O Último Cigarro

quarta-feira, dezembro 1

Deitou-me na cama. Lentamente e à luz do luar, que entrava pelas janelas abertas, Isabella, peça a peça, foi-se despindo, primeiro a blusa, depois a saia e finalmente o resto. Deitou-se a meu lado, de modo a que a sua pele, morena e suave, estivesse de encontro à minha. Tentei beijá-la. Mas ela afastou-me.
[O Narrador-personagem]

Pego no maço de tabaco que está em cima da mesa. Só tem um cigarro, um último cigarro. Ao pegar neste último cartucho de nicotina, tocam à campainha, assustado com barulho deixo cair o maço e o cigarro no chão... Vou atender. Era uma antiga amiga, alguém que já não via há muito tempo, andáramos juntos na faculdade, ela era espanhola, catalã mais precisamente. Sempre fôramos grandes amigos. Teria sido por ventura o meu primeiro romance além fronteiras, e se bem me lembro, o único. Mas apesar de não haver termo de comparação, Isabella não deixava de ser deslumbrante. Convidei-a a entrar. Sentámo-nos no sofá. Perguntei se não queria beber qualquer coisa. Respondeu-me que não. Começámos a conversar. Falámos da vida dela, agora que se mudara para Madrid. Falámos da minha, agora que cada vez mais ia tendo menos trabalho. Enfim... falámos e re-conhecemo-nos.

Isabella ao acender um cigarro despertou-me, ao mesmo tempo, um enorme desejo. Não o desejo de nicotina que tivera momentos antes, outro tipo de desejo. A elegância dos movimentos com que se movia fez-me lembrar recordações que julgara esquecidas. Fora sempre uma mulher extraordinária, de resto, como todas que conheci. No entanto Isabella, era diferente de todas as outras. Talvez por ter sido a primeira. Não sei. Só sei que tudo com ela foi muito estranho. De um dia para o outro, e sem avisar, partiu para Barcelona a sua terra natal, sem nunca escrever ou telefonar a explicar o sucedido.
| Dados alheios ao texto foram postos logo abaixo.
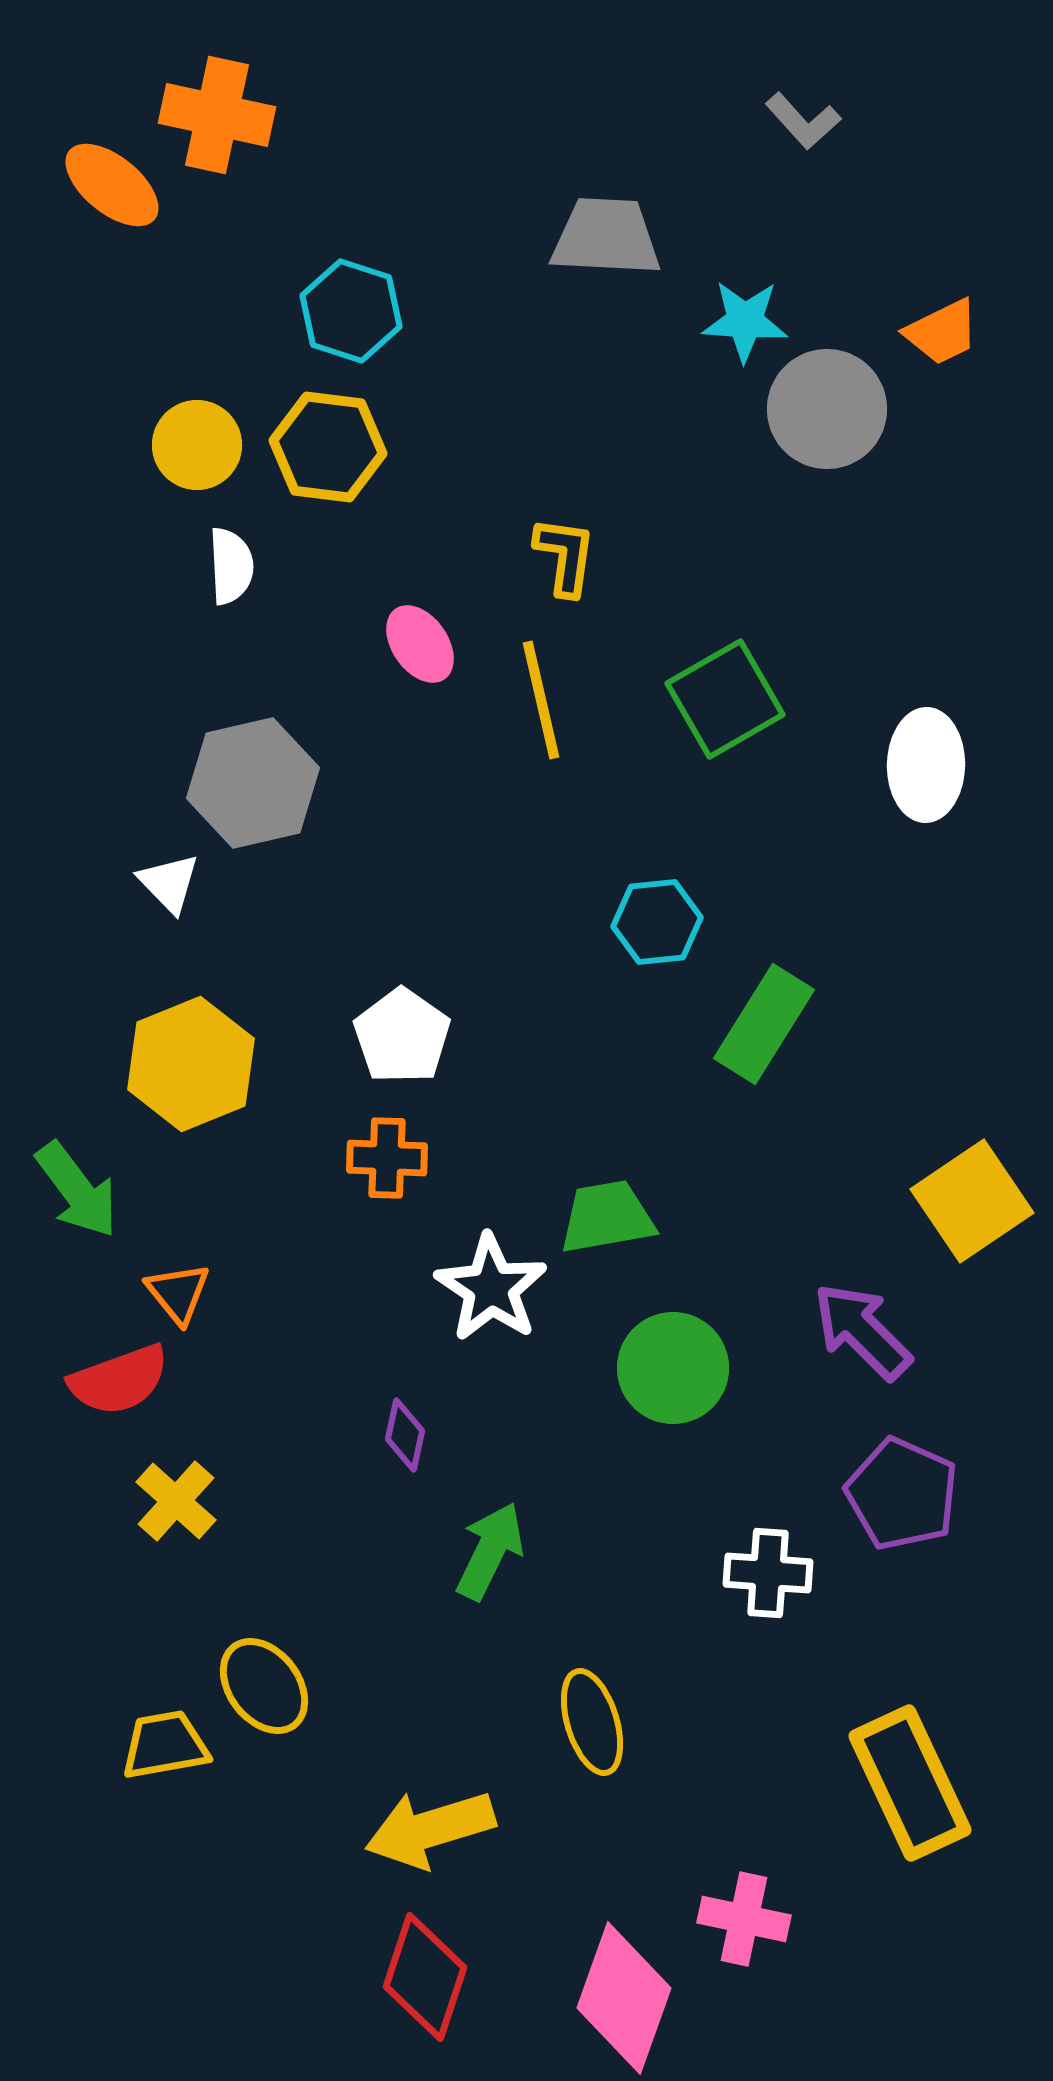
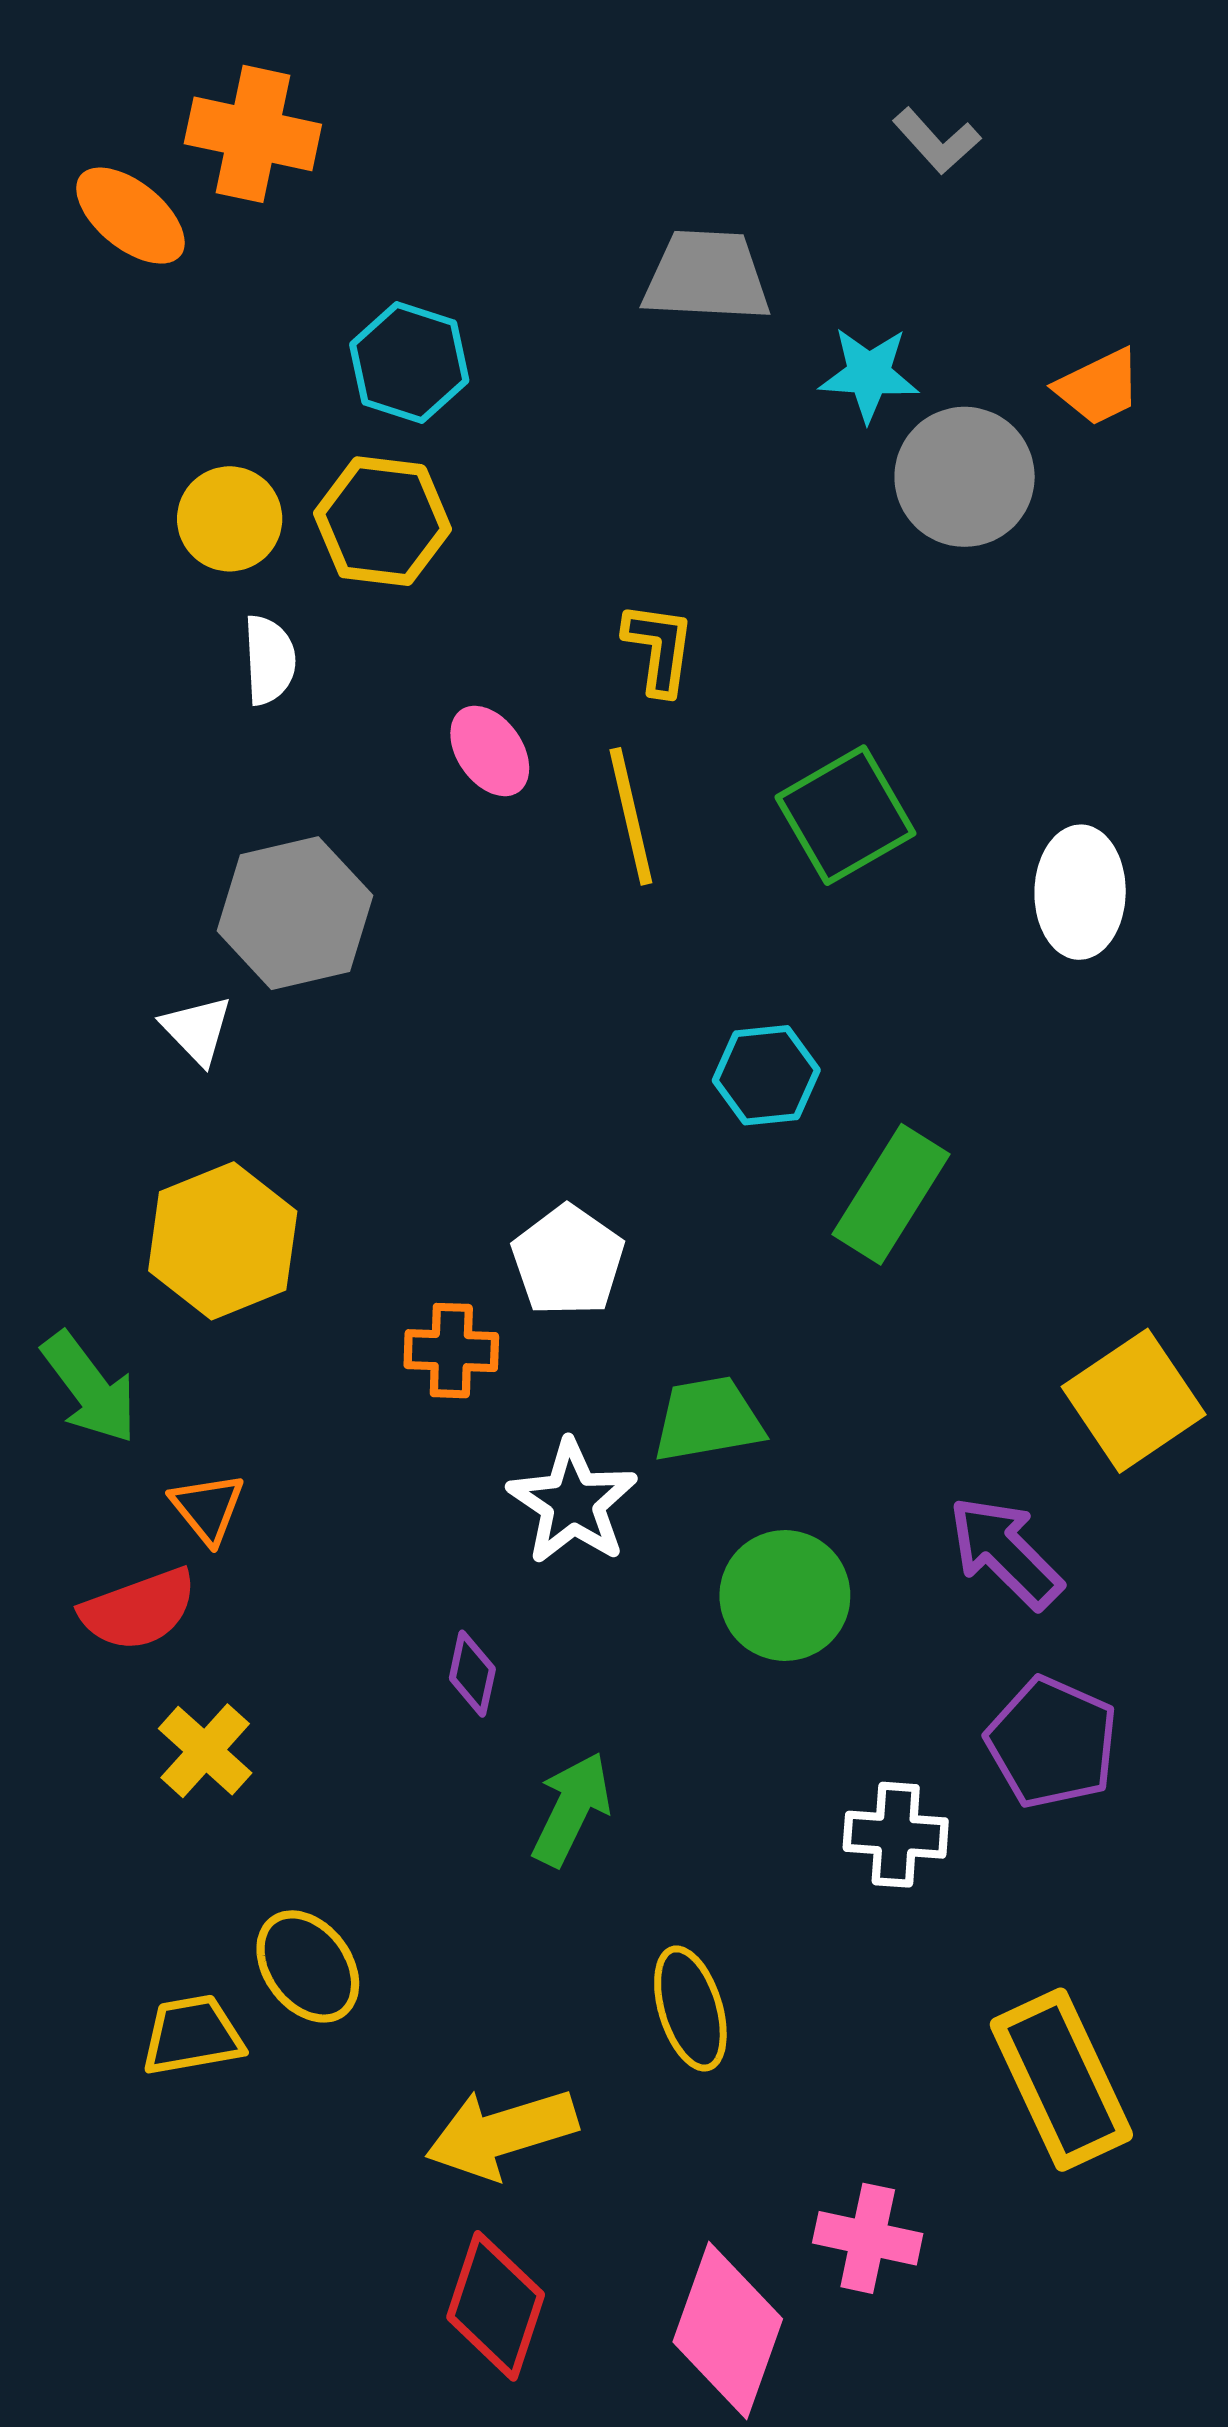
white pentagon: (402, 1036) -> (568, 1261), moved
Hoje, por certo, iria saber o porquê de tudo aquilo. Tomei coragem e perguntei-lhe porque me deixara assim. Não respondeu. Na verdade, a partir desse momento não disse mais uma única palavra. Aproximou-se de mim, ainda com o cigarro aceso, mas já quase no fim. Fitou-me com os olhos. Apagou o cigarro e beijou-me. Limitei-me a fechar os olhos e a segui-la. Levou-me para o quarto. Deitou-me na cama. Lentamente e à luz do luar, que entrava pelas janelas abertas, Isabella, peça a peça, foi-se despindo, primeiro a blusa, depois a saia e finalmente o resto. Deitou-se a meu lado, de modo a que a sua pele, morena e suave, estivesse de encontro à minha. Tentei beijá-la. Mas ela afastou-me. Ao invés, começou ela a beijar-me. Primeiro nas mãos, depois nos braços, no pescoço, no rosto e só depois na boca. A pressão dos lábios, a contracção da língua, a permanente troca de desejos, ou então... talvez apenas submissão. Apenas vontade de estar. De não saber para onde ir, nem com quem ir. Apenas vontade de estar e de acreditar que naquele momento eu era feliz... que naquele momento, ao contrário de sempre, eu era vencedor. Isabella continuou a beijar-me sofregamente e eu continuei submetido. Continuei até ela querer, até ela se cansar e adormecer.

Levantei-me no outro dia de manhã. Fui até à sala. Já Isabella se fora embora e como antes, nem um bilhete deixara. Talvez fosse melhor assim. Sem recordações, sem lembranças, sem explicações, apenas com um leve sabor adocicado nos lábios. ...Reparei no meu cigarro no chão. Baixei-me para apanhá-lo. Peguei nele e fumei-o, enquanto pensava no que pode acontecer, desde o momento em que se pega num cigarro, até à altura em que realmente o acendemos e fumamos.